In the last installment of this blog series, we discussed objectives and accuracy in machine learning. And we described two crucial tests for the utility of a machine learning model: The model must be sufficiently accurate and we must be able to deploy the model so that it can produce actionable outputs from the available data. We then introduced a real-world scenario — predicting train failures up to 36 hours in advance of their occurrence using sensor data — to illustrate the application of those tests.
But how did we decide which of the multitude of machine learning algorithms to use to train our model in the first place? To answer this question, we need to revisit the main classes of machine learning algorithms.
As we explained in the second installment of this blog, machine learning algorithms mainly fall into two categories: supervised learning algorithms and unsupervised learning algorithms (for the purposes of simplicity, we will ignore additional categories like semi-supervised learning and reinforcement learning). There are many algorithms available in each of these categories that can be used for either prediction/classification (in the case of supervised learning) or clustering/segmentation (in case of unsupervised learning).

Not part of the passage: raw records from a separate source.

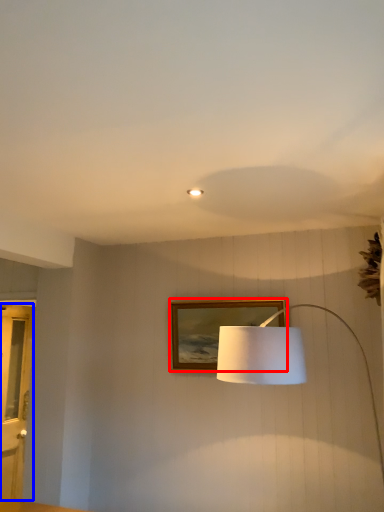 Question: Which object appears closest to the camera in this image, picture frame (highlighted by a red box) or glass door (highlighted by a blue box)?

Choices:
 (A) picture frame
 (B) glass door

Answer: (A) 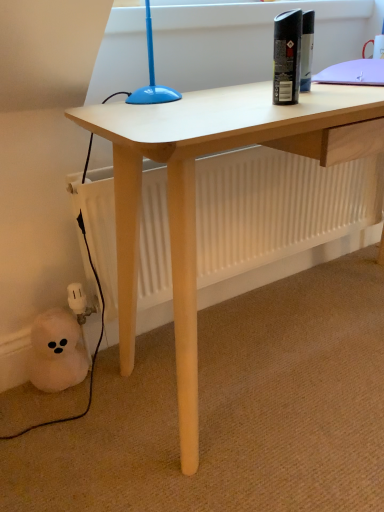 What do you see at coordinates (92, 356) in the screenshot? I see `black rubber cable at lower left` at bounding box center [92, 356].

Find the location of a particular element. black rubber cable at lower left is located at coordinates coord(92,356).

Describe the element at coordinates (287, 57) in the screenshot. This screenshot has height=512, width=384. I see `black matte spray can at upper right` at that location.

The image size is (384, 512). I want to click on black matte spray can at upper right, so click(x=287, y=57).

Find the location of `black rubber cable at lower left`. black rubber cable at lower left is located at coordinates (92, 356).

Is black rubber cable at lower left to the left of black matte spray can at upper right from the viewer's perspective?

Indeed, black rubber cable at lower left is positioned on the left side of black matte spray can at upper right.

Considering the positions of objects black rubber cable at lower left and black matte spray can at upper right in the image provided, who is in front, black rubber cable at lower left or black matte spray can at upper right?

black matte spray can at upper right.

Which is behind, point (95, 352) or point (282, 94)?

The point (95, 352) is behind.

From the image's perspective, is black rubber cable at lower left located above black matte spray can at upper right?

Actually, black rubber cable at lower left appears below black matte spray can at upper right in the image.

From a real-world perspective, does black rubber cable at lower left stand above black matte spray can at upper right?

No, from a real-world perspective, black rubber cable at lower left is not over black matte spray can at upper right

Does black rubber cable at lower left have a greater width compared to black matte spray can at upper right?

Indeed, black rubber cable at lower left has a greater width compared to black matte spray can at upper right.

Is black rubber cable at lower left taller than black matte spray can at upper right?

Correct, black rubber cable at lower left is much taller as black matte spray can at upper right.

Is black rubber cable at lower left bigger than black matte spray can at upper right?

Yes, black rubber cable at lower left is bigger than black matte spray can at upper right.

Can we say black rubber cable at lower left lies outside black matte spray can at upper right?

Yes, black rubber cable at lower left is outside of black matte spray can at upper right.

Are black rubber cable at lower left and black matte spray can at upper right far apart?

No, black rubber cable at lower left is in close proximity to black matte spray can at upper right.

Could you tell me if black rubber cable at lower left is turned towards black matte spray can at upper right?

No, black rubber cable at lower left is not facing towards black matte spray can at upper right.

What's the angular difference between black rubber cable at lower left and black matte spray can at upper right's facing directions?

The facing directions of black rubber cable at lower left and black matte spray can at upper right are 0.00332 degrees apart.

How far apart are black rubber cable at lower left and black matte spray can at upper right?

They are 25.35 inches apart.

Locate an element on the screen. The width and height of the screenshot is (384, 512). cable lying on the left of black matte spray can at upper right is located at coordinates (92, 356).

Between black matte spray can at upper right and black rubber cable at lower left, which one appears on the right side from the viewer's perspective?

black matte spray can at upper right.

Is the position of black matte spray can at upper right less distant than that of black rubber cable at lower left?

Yes, it is in front of black rubber cable at lower left.

Which is closer, [274,88] or [84,414]?

Clearly, point [274,88] is closer to the camera than point [84,414].

In the scene shown: From the image's perspective, which one is positioned lower, black matte spray can at upper right or black rubber cable at lower left?

From the image's view, black rubber cable at lower left is below.

From a real-world perspective, does black matte spray can at upper right stand above black rubber cable at lower left?

Indeed, from a real-world perspective, black matte spray can at upper right stands above black rubber cable at lower left.

Based on the photo, is black matte spray can at upper right wider or thinner than black rubber cable at lower left?

black matte spray can at upper right is thinner than black rubber cable at lower left.

Is black matte spray can at upper right taller or shorter than black rubber cable at lower left?

Clearly, black matte spray can at upper right is shorter compared to black rubber cable at lower left.

Who is bigger, black matte spray can at upper right or black rubber cable at lower left?

black rubber cable at lower left is bigger.

Choose the correct answer: Is black matte spray can at upper right inside black rubber cable at lower left or outside it?

black matte spray can at upper right is outside black rubber cable at lower left.

Would you say black matte spray can at upper right is a long distance from black rubber cable at lower left?

No, there isn't a large distance between black matte spray can at upper right and black rubber cable at lower left.

Is black matte spray can at upper right oriented away from black rubber cable at lower left?

No, black matte spray can at upper right is not facing away from black rubber cable at lower left.

The height and width of the screenshot is (512, 384). What are the coordinates of `cable that appears below the black matte spray can at upper right (from a real-world perspective)` in the screenshot? It's located at (92, 356).

Where is `cable lying below the black matte spray can at upper right (from the image's perspective)`? cable lying below the black matte spray can at upper right (from the image's perspective) is located at coordinates (92, 356).

I want to click on bottle above the black rubber cable at lower left (from a real-world perspective), so click(287, 57). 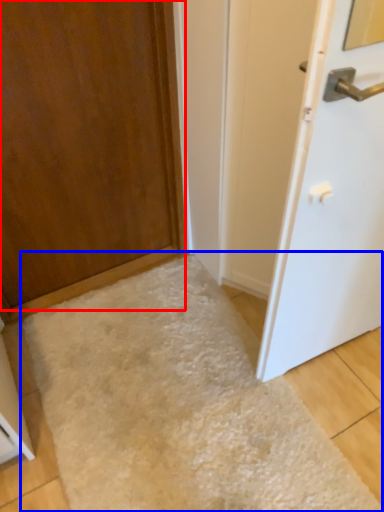 Question: Which object is closer to the camera taking this photo, door (highlighted by a red box) or flour (highlighted by a blue box)?

Choices:
 (A) door
 (B) flour

Answer: (A)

With supervised learning, labeled data from the past is used to train a model that can then be used to predict future, similar events. If the label is a continuous variable (e.g., the revenue of a certain product or the number of products sold) algorithms like regression, special decision trees, random forests or neural networks can be used. If the label is a categorical variable (e.g., true or false), techniques like logistic regression, naïve Bayes classifiers, decision trees or the k-nearest neighbour algorithm are useful.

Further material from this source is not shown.